“The chief business of the American people is business,” said Calvin Coolidge. Most people are familiar with the aphorism, but the famously taciturn president had more to say on the subject: “They are profoundly concerned with producing, buying, selling, investing and prospering in the world. I am strongly of the opinion that the great majority of people will always find these the moving impulses of our life.”
Judging from the results of a survey conducted in the fourth quarter of 2013, Coolidge was on to something. The 2014 Edelman Trust Barometer, a survey of the general public in 27 countries, shows that people have more trust in business than in the government—58% said that they trust business leaders to “do what is right,” versus 44% for government. In the United States, the gap is wider — 58% versus 37% — thanks to a 16-point plunge in trust in government from 2013.
Still, that leaves plenty of people who distrust business, too. As a result, we decided to ask what CFOs and other financial executives thought of the Edelman results and issues of trust in the Duke University/CFO Magazine Global Business Outlook Survey for the second quarter of 2014.
Nearly 60% of U.S. finance executives indicated that they believed the general business environment has been harmed by a lack of public trust in business and governmental leaders, and 47% acknowledged that public perceptions influenced the business decisions made in their companies. However, far fewer (38%) thought that this “trust deficit” would translate into difficulties for their own companies.
Some industries appear to be more sensitive to public perception than others. Two-thirds of the executives from the health care sector, and half from financial services, said that their own companies had been affected by the lack of public trust. Financial services companies were by far the most likely to see the effects show up in their financial statements. Nearly 4 in 10 U.S. respondents from financial services said that a lack of public trust had lowered their company’s revenues — much higher than the average of 18% for U.S. respondents overall.
More Symptoms Abroad
North Americans were the least likely to say that a lack of public trust had affected either the business environment or their own companies. In other regions of the world, finance leaders were not as confident in their companies’ immunity to public-trust issues (see chart, below).
In Latin America in particular, the gap narrowed between perceived effects of distrust on the business environment and its impact on their own companies. In that region, 74% of business leaders said that the lack of public trust has affected their companies, not too far off from the number (80%) who said it was affecting the business environment in general. For Latin American finance executives, government policy appears to be translating into business actions more directly than is the case with their neighbors to the north.
Responses from China and Japan revealed a similar trend. In China, 52% of the respondents were concerned about the impacts of public mistrust on their own businesses — 14 points higher than in the United States. In Japan, the number concerned about the effects on their companies jumped to 66%.
Is Regulation the Cure?
If more regulation is the cure to the disease of public mistrust, U.S. finance executives don’t want any part of it, according to the Duke/CFO survey. Sentiment against tighter regulation was strongest in the United States, where a mere 16% of respondents agreed with the statement that more or stronger regulation was needed to improve public trust. This finding is not surprising, given that the survey also showed that government policies are top-of-mind for many U.S. finance chiefs.

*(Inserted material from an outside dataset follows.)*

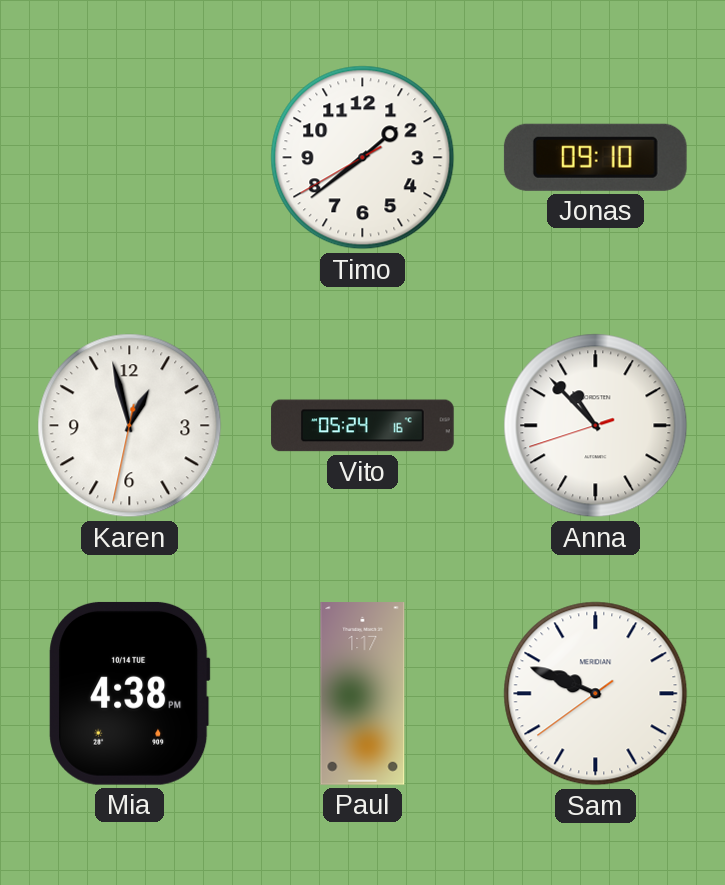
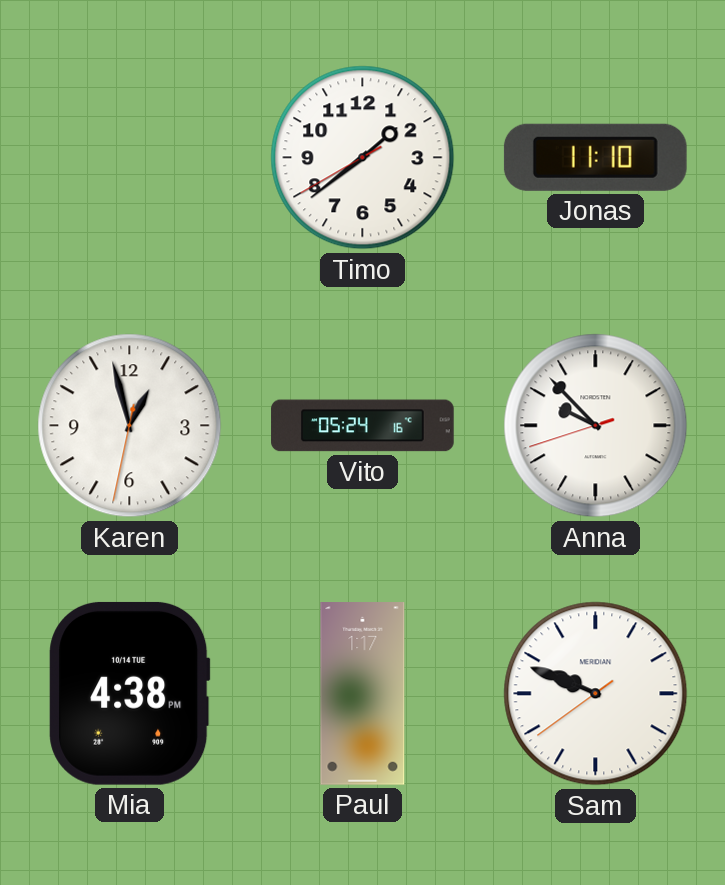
Jonas: 09:10 -> 11:10
Anna: 10:52 -> 9:52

Three-quarters of U.S. respondents said government policies were already either a big concern (48%) or a medium concern (29%) for their businesses. The more strictly an industry is regulated, the less likely CFOs were to see the need for any additional oversight. At financial services companies, three-quarters of respondents said that regulatory requirements were already a “big concern” — two to three times higher than in any other industry segment except for health care and pharmaceuticals.
In other countries, finance executives seemed more receptive to a larger role for government. Respondents from Japan (38%), Europe (36%), China (33%), and Africa (30%) were about twice as likely as their U.S. peers to look to more or stronger regulation as a remedy. Finance executives in Asia (outside of China and Japan) were even more insistent on some kind of regulatory action, with 53% agreeing that more or stronger regulation of businesses was needed, while 42% of finance executives in Latin America favored new or stronger regulation to improve public trust.
Keeping House
Overall, however, the Duke/CFO survey provides evidence that companies are reluctant to rely solely on government intervention to address the problem of public trust. Many have already taken steps themselves to keep their houses clean. Approximately half of the respondents from the United States, Europe, Asia, and China reported that they have strengthened their own companies’ governance policies and procedures in reaction to public concerns about business trust. Those percentages are even higher for Latin America (73%), Africa (80%), and Japan (87%). (See chart, above.)
Similarly, more than half of the respondents from the United States (52%), Europe (57%), and China (58%) said that their companies have emphasized increased transparency in business dealings and reporting in response to concerns about public trust. The focus on transparency is even stronger in Japan, where 91% of the executives surveyed said they have emphasized it, and in Africa and in Latin America, where 8 out of 10 respondents have done so.
These companies don’t appear to be interested in simply papering over the issue of public perception, either. Regardless of their region of origin, only about a quarter of the respondents said that they use marketing and PR to counteract the lack of public trust.
It appears that most finance leaders believe that, if they can keep their own houses in order, public perception may well take care of itself.